Son éditeur Actes Sud avait alors adressé une lettre à la presse pour appeler à partager les textes d’Asli Erdogan, de quelque façons que ce soit et à crier à sa libération immédiate : en liberté conditionnelle depuis le 29 décembre 2016, Asli Erdogan attend un nouveau procès ce jour-même. La romancière reste en liberté provisoire, mais ne peut toujours pas quitter le territoire turc, comme l’a encore confirmé l’audience qui s’est tenue ce mardi 14 mars 2017, dans la 23e chambre du tribunal d’Istanbul.

Ne pas regarder ça de loin, au Pays basque et en Béarn

Je savais que ses portes s’ouvraient différemment vers l’intérieur ou vers l’extérieur … Pinar Selek

Le sort de ces deux femmes intellectuelles et engagées rappelle aujourd’hui à quel point la liberté de conscience subit une purge massive en Turquie : rien que cette semaine, 13 journalistes et six salariés du milieu de l’édition ont été arrêtés (Source CPJ).

« Ils veulent leur couper les cordes vocales. Mais on est nombreux. Ce ne sont pas les likes sur Internet qui comptent, mais de faire connaître les textes, de faire sortir les mots des murs qu’ils veulent bâtit autour. Ce mouvement là est indépendant, il vient des libraires, des maisons d’édition, des gens. Les journalistes d’Egunkaria auraient aimé avoir ce soutien », ajoute Yohann Villanua, diseur, auteur de pièces de théâtre et de deux romans (Une invasion de truites aux éditions Le Chardon, et un recueil de poésie aux éditions Atlantica)

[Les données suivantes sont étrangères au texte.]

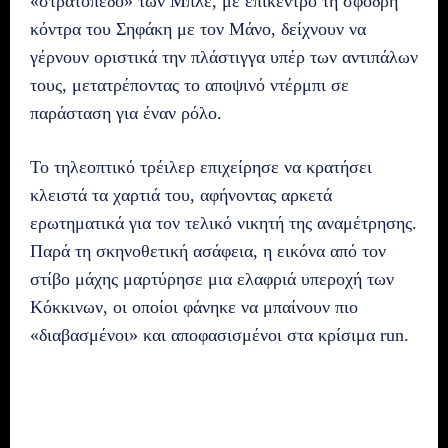
«στρατόπεδο» των Μπλε, με επίκεντρο τη σφοδρή
κόντρα του Σηφάκη με τον Μάνο, δείχνουν να
γέρνουν οριστικά την πλάστιγγα υπέρ των αντιπάλων
τους, μετατρέποντας το αποψινό ντέρμπι σε
παράσταση για έναν ρόλο.
Το τηλεοπτικό τρέιλερ επιχείρησε να κρατήσει
κλειστά τα χαρτιά του, αφήνοντας αρκετά
ερωτηματικά για τον τελικό νικητή της αναμέτρησης.
Παρά τη σκηνοθετική ασάφεια, η εικόνα από τον
στίβο μάχης μαρτύρησε μια ελαφριά υπεροχή των
Κόκκινων, οι οποίοι φάνηκε να μπαίνουν πιο
«διαβασμένοι» και αποφασισμένοι στα κρίσιμα run.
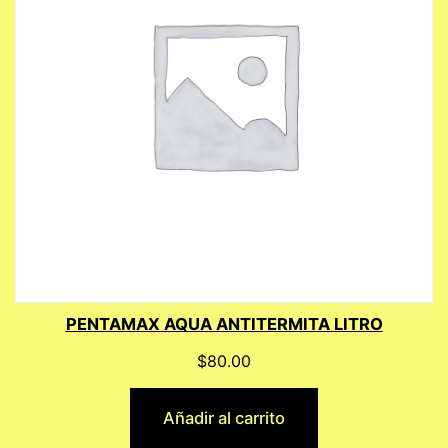
PENTAMAX AQUA ANTITERMITA LITRO
$
80.00
Añadir al carrito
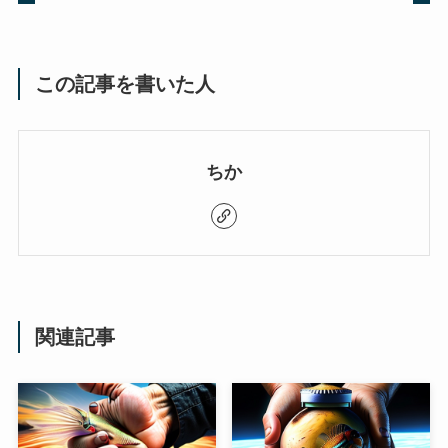
この記事を書いた人
ちか
関連記事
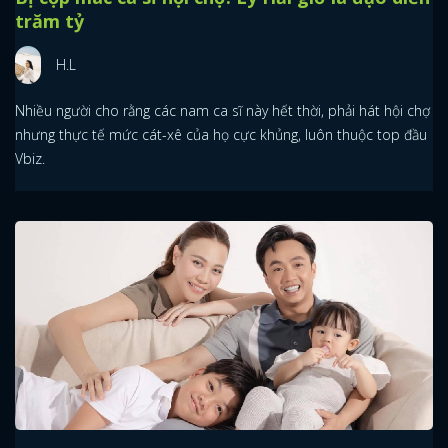
Bị cộp mác ca sĩ hội chợ: Lý Hải giờ là đạo diễn
trăm tỷ
H.L
Nhiều người cho rằng các nam ca sĩ này hết thời, phải hát hội chợ
nhưng thực tế mức cát-xê của họ cực khủng, luôn thuộc top đầu
Vbiz.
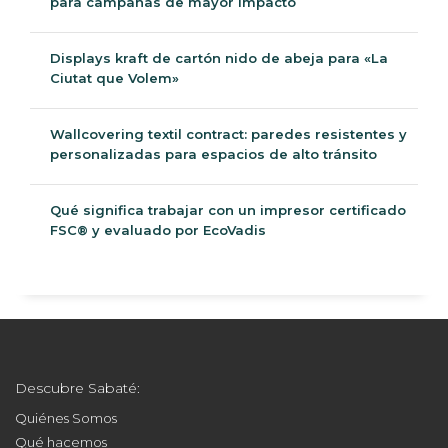
para campañas de mayor impacto
Displays kraft de cartón nido de abeja para «La
Ciutat que Volem»
Wallcovering textil contract: paredes resistentes y
personalizadas para espacios de alto tránsito
Qué significa trabajar con un impresor certificado
FSC® y evaluado por EcoVadis
Descubre Sabaté:
Quiénes Somos
Qué hacemos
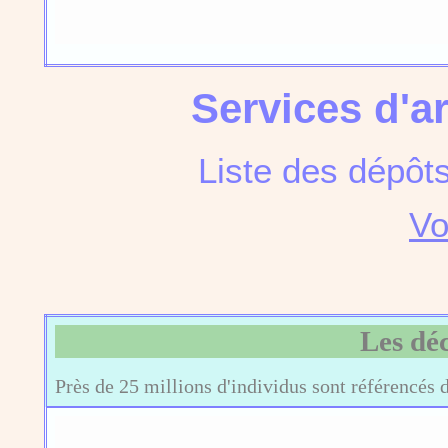
Services d'a
Liste des dépôt
Vo
Les dé
Près de 25 millions d'individus sont référencés 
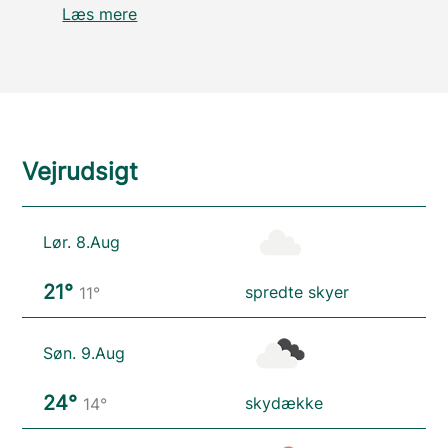
Læs mere
Vejrudsigt
Lør. 8.Aug
21°
spredte skyer
11°
Søn. 9.Aug
24°
skydække
14°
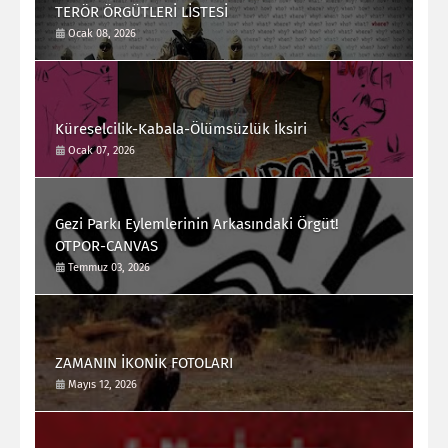
TERÖR ÖRGÜTLERİ LİSTESİ
Ocak 08, 2026
Küreselcilik-Kabala-Ölümsüzlük İksiri
Ocak 07, 2026
Gezi Parkı Eylemlerinin Arkasındaki Örgüt!
OTPOR-CANVAS
Temmuz 03, 2026
ZAMANIN İKONİK FOTOLARI
Mayıs 12, 2026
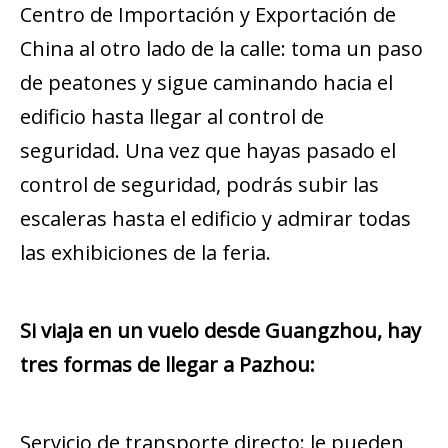
Centro de Importación y Exportación de
China al otro lado de la calle: toma un paso
de peatones y sigue caminando hacia el
edificio hasta llegar al control de
seguridad. Una vez que hayas pasado el
control de seguridad, podrás subir las
escaleras hasta el edificio y admirar todas
las exhibiciones de la feria.
Si viaja en un vuelo desde Guangzhou, hay
tres formas de llegar a Pazhou:
Servicio de transporte directo: le pueden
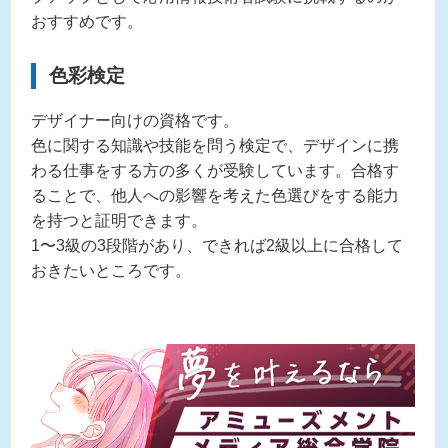
おすすめです。
色彩検定
デザイナー向けの資格です。
色に関する知識や技能を問う検定で、デザインに携
わる仕事をする方の多くが受験しています。合格す
ることで、他人への影響を考えた色選びをする能力
を持つと証明できます。
1〜3級の3段階があり、できれば2級以上に合格して
おきたいところです。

Durant cette soirée, avec lui, l’auteur-interprète, slameuse Amandine Monin donnera voix aux œuvres des deux écrivaines mais aussi aux textes de poètes militants arabes. Il y aura également un texte de Pinar Selek traduit en euskara. Un accordéoniste et un musicien kurde joueur de saz (luth turque) mettront les mots en musique, avec un espace à la participation du public, si certains voulaient lire aussi.

Dates :

Jeudi 23 mars, 19h à Mami Txula (Bayonne) ;
Vendredi 24 mars à Tardets, association Prévost ;
Jeudi 30 mars à Pau, vendredi 31 mars à la librairie L’Escapade d’Oloron.